DESTINY - 1

10 1 0
                                    

"Nitha pamit, Bu."

"Hati-hati di jalan, Nak. Kabari jika sudah sampai, ya. Semoga pekerjaan barumu menyenangkan. Kabari Ibu sering-sering," pesan Bu Santoso pada putri tersayangnya.

"Iya, Ibuku yang paling cantik seduniaa," jawab Nitha melucu sambil memeluk tubuh Ibu yang sangat disayanginya itu.

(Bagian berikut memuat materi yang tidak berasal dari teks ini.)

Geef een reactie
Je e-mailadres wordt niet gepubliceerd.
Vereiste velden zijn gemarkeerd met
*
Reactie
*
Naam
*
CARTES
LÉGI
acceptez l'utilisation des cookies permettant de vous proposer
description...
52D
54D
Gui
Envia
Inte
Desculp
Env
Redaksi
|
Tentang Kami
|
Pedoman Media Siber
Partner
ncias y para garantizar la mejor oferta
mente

Bu Santoso tersenyum lalu mencium kening Nitha. Hari ini Nitha akan berangkat ke Jakarta, memulai pekerjaan barunya. Dengan begitu, dia akan tinggal berjauhan dengan sang Ibu yang ada di Bandung. Tidak jauh, maka dari itu Nitha berjanji minimal sebulan sekali akan pulang ke Bandung.

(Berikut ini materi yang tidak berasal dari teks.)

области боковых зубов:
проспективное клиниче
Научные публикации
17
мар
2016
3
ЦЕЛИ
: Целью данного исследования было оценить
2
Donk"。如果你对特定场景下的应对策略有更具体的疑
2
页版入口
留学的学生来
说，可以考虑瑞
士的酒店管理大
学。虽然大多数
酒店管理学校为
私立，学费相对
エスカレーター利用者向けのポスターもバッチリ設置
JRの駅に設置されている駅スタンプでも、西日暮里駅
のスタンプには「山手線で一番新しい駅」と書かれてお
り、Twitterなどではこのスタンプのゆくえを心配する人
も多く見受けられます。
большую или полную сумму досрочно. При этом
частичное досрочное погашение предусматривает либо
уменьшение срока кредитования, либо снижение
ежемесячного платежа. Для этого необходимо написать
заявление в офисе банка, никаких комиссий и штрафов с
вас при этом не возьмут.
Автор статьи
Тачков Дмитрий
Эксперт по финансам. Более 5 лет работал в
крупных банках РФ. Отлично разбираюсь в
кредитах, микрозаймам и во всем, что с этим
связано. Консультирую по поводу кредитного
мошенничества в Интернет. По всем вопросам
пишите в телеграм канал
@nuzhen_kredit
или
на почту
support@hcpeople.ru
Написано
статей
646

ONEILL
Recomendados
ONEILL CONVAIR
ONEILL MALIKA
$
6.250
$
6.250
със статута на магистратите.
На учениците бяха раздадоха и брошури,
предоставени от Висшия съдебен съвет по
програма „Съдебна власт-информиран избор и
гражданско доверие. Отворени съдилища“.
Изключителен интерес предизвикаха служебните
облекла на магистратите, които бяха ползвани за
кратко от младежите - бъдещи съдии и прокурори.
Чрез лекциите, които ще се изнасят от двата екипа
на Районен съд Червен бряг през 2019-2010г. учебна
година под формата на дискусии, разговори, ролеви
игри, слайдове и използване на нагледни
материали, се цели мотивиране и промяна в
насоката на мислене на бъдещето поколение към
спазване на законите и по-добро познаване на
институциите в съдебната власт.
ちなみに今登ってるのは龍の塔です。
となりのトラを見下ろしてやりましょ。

Surya menutup pintu mobil lalu mendekati Ibu dan adiknya sambil berkata, "Sudah Bu perpisahannya. Jangan berlebihan ah, Bandung-Jakarta ngga jauh. Nitha juga sudah dewasa."

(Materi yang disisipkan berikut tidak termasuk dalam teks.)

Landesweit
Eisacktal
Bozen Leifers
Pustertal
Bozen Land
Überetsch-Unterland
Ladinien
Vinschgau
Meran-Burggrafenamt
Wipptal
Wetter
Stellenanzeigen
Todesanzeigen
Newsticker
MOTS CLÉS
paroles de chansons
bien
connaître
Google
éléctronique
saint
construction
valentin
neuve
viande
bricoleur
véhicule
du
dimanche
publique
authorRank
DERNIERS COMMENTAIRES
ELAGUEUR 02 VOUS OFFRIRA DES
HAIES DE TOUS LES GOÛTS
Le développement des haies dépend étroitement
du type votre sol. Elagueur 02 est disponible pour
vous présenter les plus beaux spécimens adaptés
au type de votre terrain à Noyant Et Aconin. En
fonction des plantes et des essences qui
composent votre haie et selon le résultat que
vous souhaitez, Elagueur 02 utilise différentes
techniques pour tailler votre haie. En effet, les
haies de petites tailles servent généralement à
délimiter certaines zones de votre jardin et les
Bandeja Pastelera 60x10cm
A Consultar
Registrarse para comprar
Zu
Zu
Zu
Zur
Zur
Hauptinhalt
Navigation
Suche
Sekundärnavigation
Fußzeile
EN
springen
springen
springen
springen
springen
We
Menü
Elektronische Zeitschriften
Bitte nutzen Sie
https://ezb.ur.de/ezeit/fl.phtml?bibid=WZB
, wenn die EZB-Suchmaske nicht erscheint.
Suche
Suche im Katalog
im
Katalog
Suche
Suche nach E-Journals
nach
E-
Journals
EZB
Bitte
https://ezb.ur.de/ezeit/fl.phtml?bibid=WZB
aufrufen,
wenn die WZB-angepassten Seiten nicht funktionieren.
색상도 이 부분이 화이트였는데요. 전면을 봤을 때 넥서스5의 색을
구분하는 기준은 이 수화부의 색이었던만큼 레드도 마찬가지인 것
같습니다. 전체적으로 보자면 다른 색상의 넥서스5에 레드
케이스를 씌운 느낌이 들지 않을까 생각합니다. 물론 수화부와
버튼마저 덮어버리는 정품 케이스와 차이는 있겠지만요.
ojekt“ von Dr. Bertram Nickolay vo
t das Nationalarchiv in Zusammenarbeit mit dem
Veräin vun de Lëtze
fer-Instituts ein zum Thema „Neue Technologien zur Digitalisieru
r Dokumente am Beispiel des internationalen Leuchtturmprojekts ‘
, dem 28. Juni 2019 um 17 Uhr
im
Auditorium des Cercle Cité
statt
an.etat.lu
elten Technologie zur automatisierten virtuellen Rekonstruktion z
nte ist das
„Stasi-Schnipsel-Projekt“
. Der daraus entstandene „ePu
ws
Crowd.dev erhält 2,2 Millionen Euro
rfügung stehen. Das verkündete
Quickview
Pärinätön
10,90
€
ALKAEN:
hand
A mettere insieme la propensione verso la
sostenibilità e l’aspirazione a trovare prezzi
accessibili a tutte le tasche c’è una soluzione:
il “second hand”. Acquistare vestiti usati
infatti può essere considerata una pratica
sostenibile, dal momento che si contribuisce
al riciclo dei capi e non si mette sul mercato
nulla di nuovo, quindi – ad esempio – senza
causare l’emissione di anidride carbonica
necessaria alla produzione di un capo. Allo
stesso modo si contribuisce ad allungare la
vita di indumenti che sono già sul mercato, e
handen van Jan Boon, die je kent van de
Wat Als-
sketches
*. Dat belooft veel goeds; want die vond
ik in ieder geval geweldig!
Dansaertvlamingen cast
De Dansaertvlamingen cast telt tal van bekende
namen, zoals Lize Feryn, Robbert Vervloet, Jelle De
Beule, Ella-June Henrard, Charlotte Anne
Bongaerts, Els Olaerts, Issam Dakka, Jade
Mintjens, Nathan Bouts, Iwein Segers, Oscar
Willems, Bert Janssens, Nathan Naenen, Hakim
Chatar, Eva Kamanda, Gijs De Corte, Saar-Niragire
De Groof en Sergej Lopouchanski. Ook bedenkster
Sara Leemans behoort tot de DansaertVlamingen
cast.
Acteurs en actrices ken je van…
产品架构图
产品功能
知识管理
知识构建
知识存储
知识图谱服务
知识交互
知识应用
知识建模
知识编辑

"Iya.. Iya..," sahut Bu Santoso sambil menyeka sebutir airmata yang lolos menetes dari sudut matanya.

"Jangan lupa pesan Ibu, Nitha. Jangan terlalu lelah bekerja. Istirahat cukup, makan jangan sampai terlambat, kalau pulang..."

"Jangan larut malam, jangan begadang, hati-hati cari teman, ya ya Nitha ingat Bu," lanjut Nitha sambil memutar bola matanya, lalu memeluk lagi Ibunya. Sungguh Ibunya orang yang sangat lembut hatinya. Dan itu menurun sifatnya kepada Nitha.

Surya tersenyum menatap pemandangan didepannya. Lalu dia bergerak mendekati Ibu dan adiknya, gantian memeluk Ibunya.

"Hati-hati dijalan, Surya. Antar adikmu baik-baik ya. Kamu menginap saja di kost adikmu barang semalam, pastikan kondisinya."

"Iya, Ibuku yang baweeel," ucap Surya dengan penuh sayang.

Lalu Surya dan Nitha masuk mobil yang kemudian melaju, semakin jauh dari rumah hingga bayangan Bu Santoso hilang dari pandangan.

Bu Santoso menghela nafas, lalu berjalan memasuki rumah dan duduk di sofa. Pelan, beliau mengambil sebuah liontin dari sakunya lalu membukanya. Dua foto yang sangat dikenalnya.

"Nitha, Ibu harus mulai ikhlas, semoga kamu bahagia. Maafkan Ibu, Nak, belum bisa membahagiakan kamu, semoga kehidupan yang lebih baik segera menyambutmu. Jadi anak kuat ya, Nak," gumamnya diiringi airmata yang mulai menetes.

📚📚📚


Nitha membuka kunci kamar kostnya. Beruntung dia mendapat kost yang lokasinya strategis, tidak terlalu jauh dari tempatnya bekerja. Sang empunya kost pun orang yang baik dan ramah.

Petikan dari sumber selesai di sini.